The mean duration of follow-up was 7.2 +/- 2.8 years (1 month to 14.2 years). All 43 children had hematuria and 53.5% had proteinuria at admission. Fourteen children were in nephrotic status at the onset of disease. Class IV (diffuse proliferative) nephritis was observed in 29 patients as the most frequent histopathology (67.4%). The patients with class IV nephritis had a tendency to develop nephrotic syndrome, heavy proteinuria, increased Cr levels and persistent hypertension at initial evaluation. Thirty-two of 43 children (74.4%) were in renal remission at the last visit. Five-year kidney and patient survival rates from the time of diagnosis to the endpoints of ESRF or death were 83.7 and 90.7% respectively in the whole group while it was 75.9 and 86.2% respectively in the class IV group. Adverse outcome was significantly associated with the persistent hypertension, anemia, high serum Cr level, heavy proteinuria, nephrotic syndrome and class IV nephritis at presentation.
We can conclude that the prognosis of LN in children is primarily dependent on the histopathological lesions. Severity of the clinical renal disease at admission and presence of persistent hypertension are the main poor prognostic factors rather than age, gender, low C3 and C4 levels, ANA positivity and the treatment modalities in Turkish children.
我们旨在回顾我们在儿童狼疮性肾炎(LN)方面的经验,分析LN的临床和组织病理学表现以及影响肾脏和患者预后的因素。
本研究纳入了43例经活检证实为LN的儿童(39例女孩,4例男孩)。儿童的平均年龄为12.0±2.8岁。根据肾脏组织病理学和临床表现,患者接受口服泼尼松、静脉注射甲泼尼龙脉冲或静脉注射环磷酰胺治疗。最终临床状态分类如下:(1)肾脏和肾外缓解;(2)临床活动性肾脏疾病,或(3)不良结局,即终末期肾衰竭(ESRF)或死亡。
平均随访时间为7.2±2.8年(1个月至14.2年)。
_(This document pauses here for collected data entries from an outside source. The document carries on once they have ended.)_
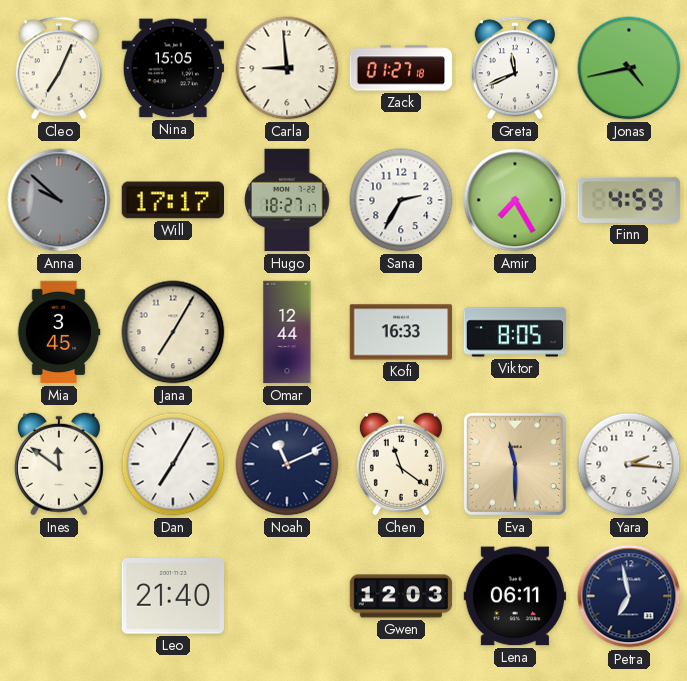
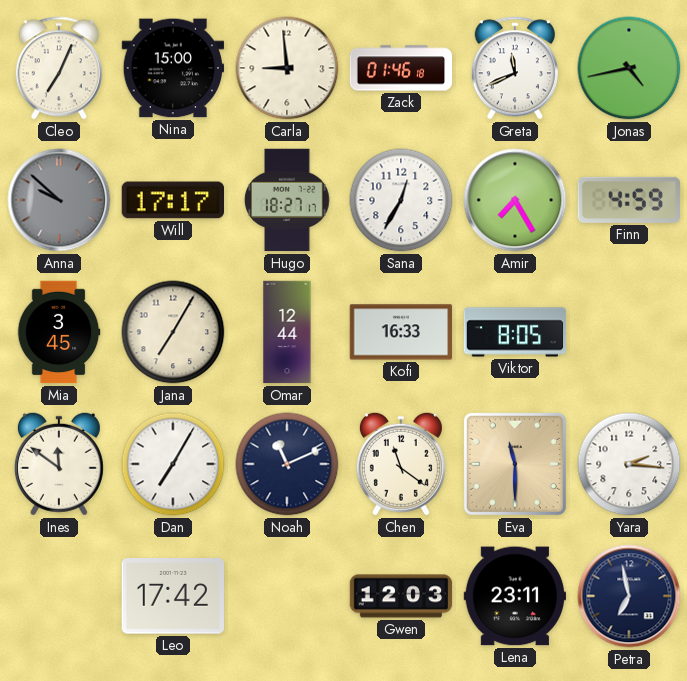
Nina: 15:05 -> 15:00
Zack: 01:27 -> 01:46
Sana: 2:35 -> 12:35
Leo: 21:40 -> 17:42
Lena: 06:11 -> 23:11
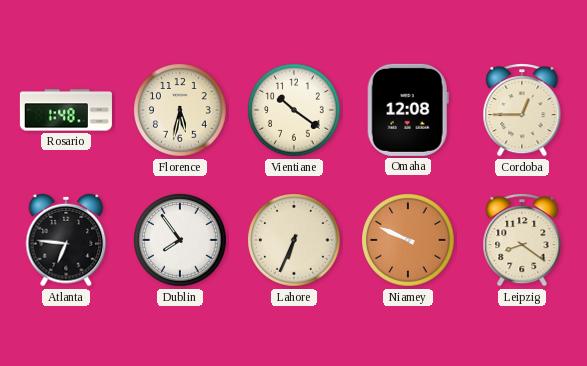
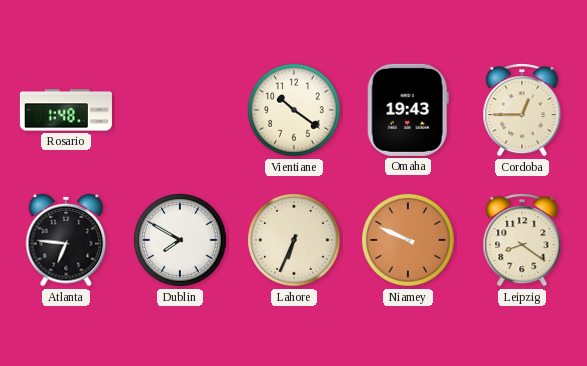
Florence: 5:32 -> none
Omaha: 12:08 -> 19:43
Dublin: 7:54 -> 7:50
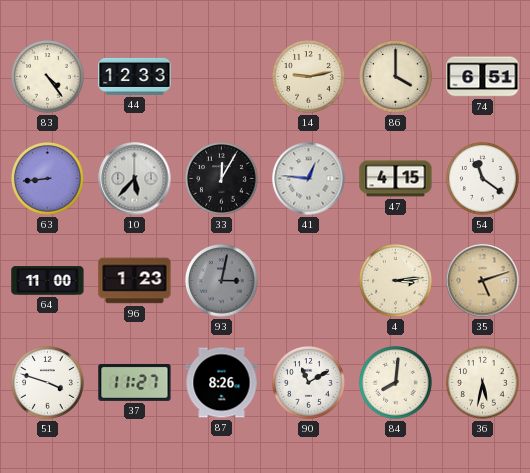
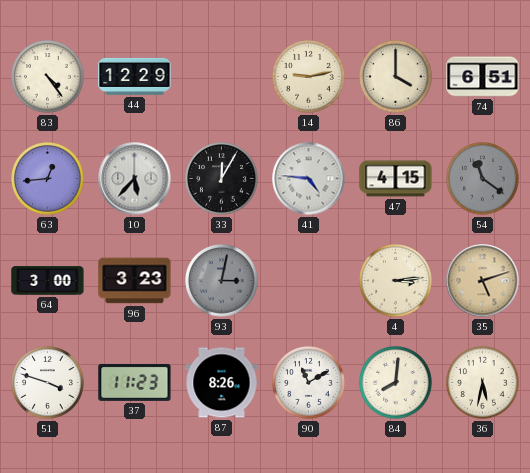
44: 12:33 -> 12:29
63: 8:44 -> 12:44
41: 12:46 -> 4:46
54 dial: white -> grey
64: 11:00 -> 3:00
96: 1:23 -> 3:23
37: 11:27 -> 11:23
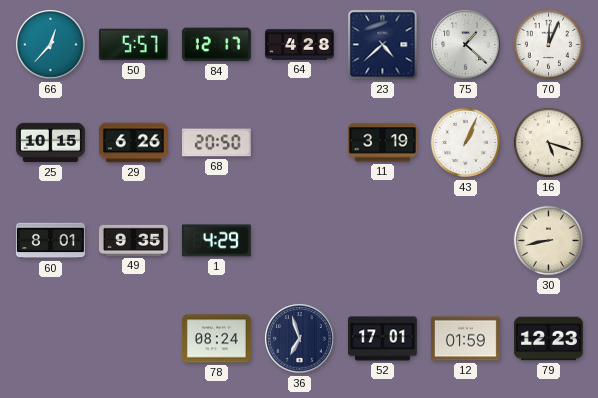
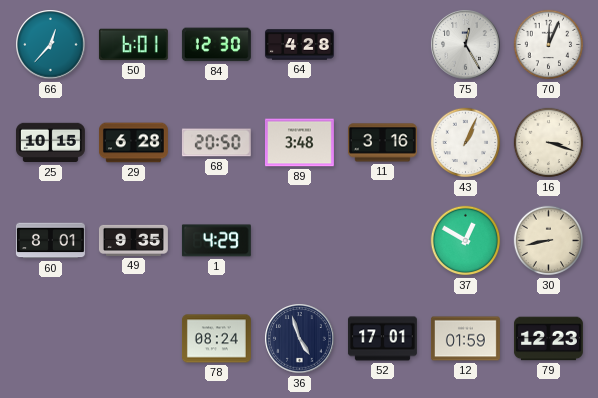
50: 5:57 -> 6:01
84: 12:17 -> 12:30
23: 4:38 -> none
75: 1:22 -> 12:25
29: 6:26 -> 6:28
89: none -> 3:48
11: 3:19 -> 3:16
16: 5:18 -> 3:18
37: none -> 12:50
36: 6:57 -> 4:57
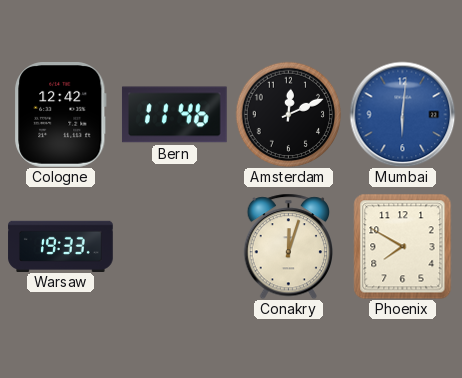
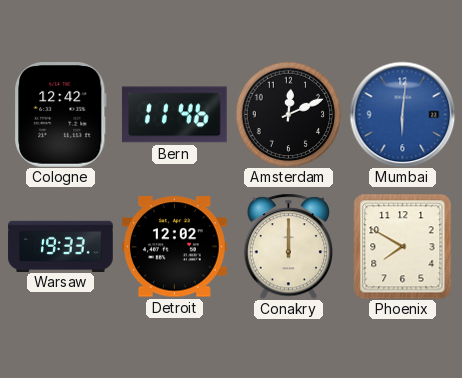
Detroit: none -> 12:02
Conakry: 12:03 -> 12:00
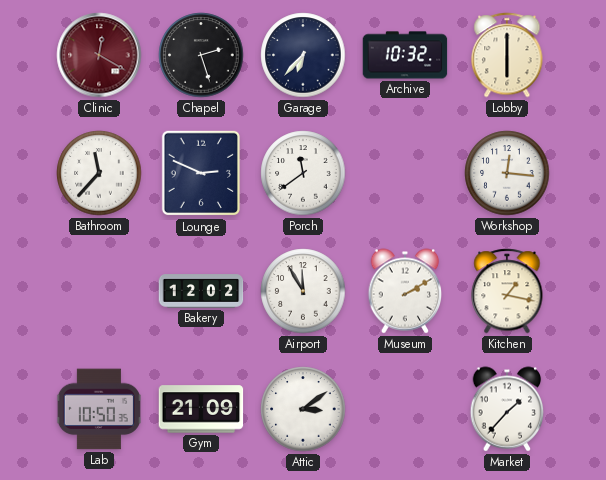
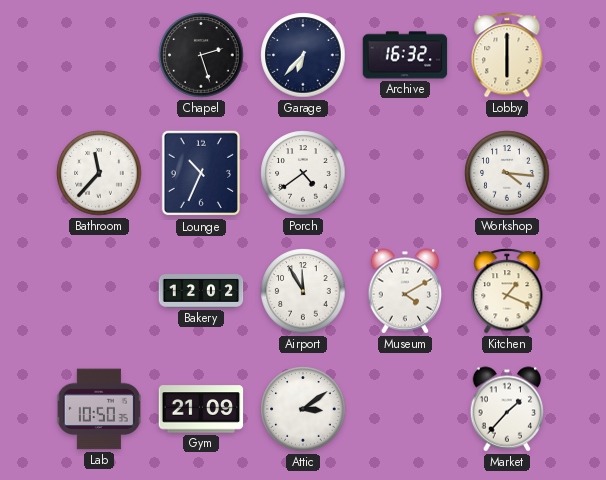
Clinic: 12:20 -> none
Archive: 10:32 -> 16:32
Lounge: 2:49 -> 10:34
Porch: 11:39 -> 4:39
Workshop: 12:16 -> 4:16
Museum: 2:10 -> 4:10
Kitchen: 1:17 -> 1:19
所有43例儿童入院时均有血尿,53.5%有蛋白尿。14例儿童在疾病发作时处于肾病状态。29例患者观察到IV级(弥漫性增殖性)肾炎,为最常见的组织病理学类型(67.4%)。IV级肾炎患者在初始评估时有发生肾病综合征、大量蛋白尿、肌酐水平升高和持续性高血压的倾向。43例儿童中有32例(74.4%)在最后一次随访时处于肾脏缓解状态。全组从诊断到ESRF或死亡终点的5年肾脏和患者生存率分别为83.7%和90.7%,而IV级组分别为75.9%和86.2%。不良结局与就诊时持续性高血压、贫血、高血清肌酐水平、大量蛋白尿、肾病综合征和IV级肾炎显著相关。
我们可以得出结论,儿童LN的预后主要取决于组织病理学病变。在土耳其儿童中,入院时临床肾脏疾病的严重程度和持续性高血压的存在是主要的不良预后因素,而非年龄、性别、低C3和C4水平、ANA阳性及治疗方式。